* [EXERCISE GOAL]
The listing below holds a line with "Informations pratiques" and a later line with "Personnes à contacter". Write out those two lines and every line between them, exactly, and nothing else.

* [INPUT FOR THIS TASK]
- - -
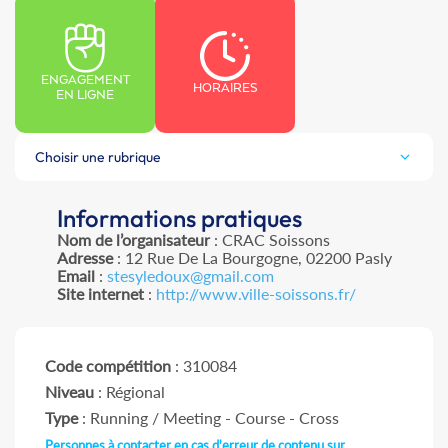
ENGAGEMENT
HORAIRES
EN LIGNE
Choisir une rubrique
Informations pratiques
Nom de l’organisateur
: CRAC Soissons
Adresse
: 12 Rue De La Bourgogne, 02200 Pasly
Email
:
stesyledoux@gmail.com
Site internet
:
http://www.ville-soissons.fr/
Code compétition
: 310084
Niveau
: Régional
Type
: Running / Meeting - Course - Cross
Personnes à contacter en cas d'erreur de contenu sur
- - -
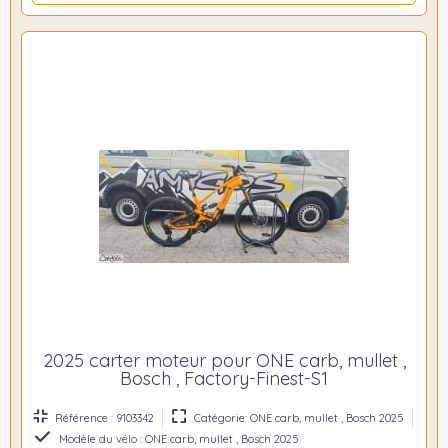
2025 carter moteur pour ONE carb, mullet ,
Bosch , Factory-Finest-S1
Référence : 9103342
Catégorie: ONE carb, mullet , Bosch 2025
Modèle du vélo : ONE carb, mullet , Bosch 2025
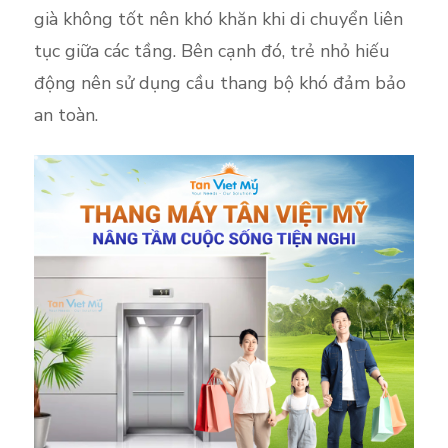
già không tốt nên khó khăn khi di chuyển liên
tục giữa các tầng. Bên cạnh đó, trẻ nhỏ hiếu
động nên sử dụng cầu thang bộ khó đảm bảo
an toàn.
- - -
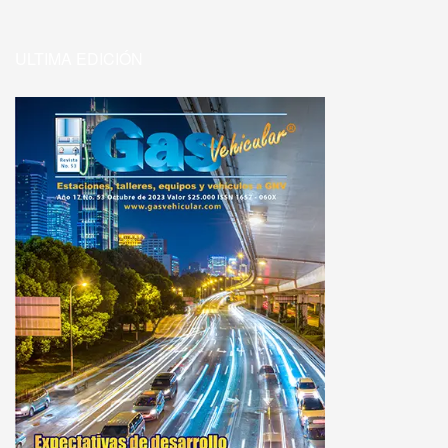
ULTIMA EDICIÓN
- - -
* [EXERCISE SOLUTION]
Informations pratiques
Nom de l’organisateur
: CRAC Soissons
Adresse
: 12 Rue De La Bourgogne, 02200 Pasly
Email
:
stesyledoux@gmail.com
Site internet
:
http://www.ville-soissons.fr/
Code compétition
: 310084
Niveau
: Régional
Type
: Running / Meeting - Course - Cross
Personnes à contacter en cas d'erreur de contenu sur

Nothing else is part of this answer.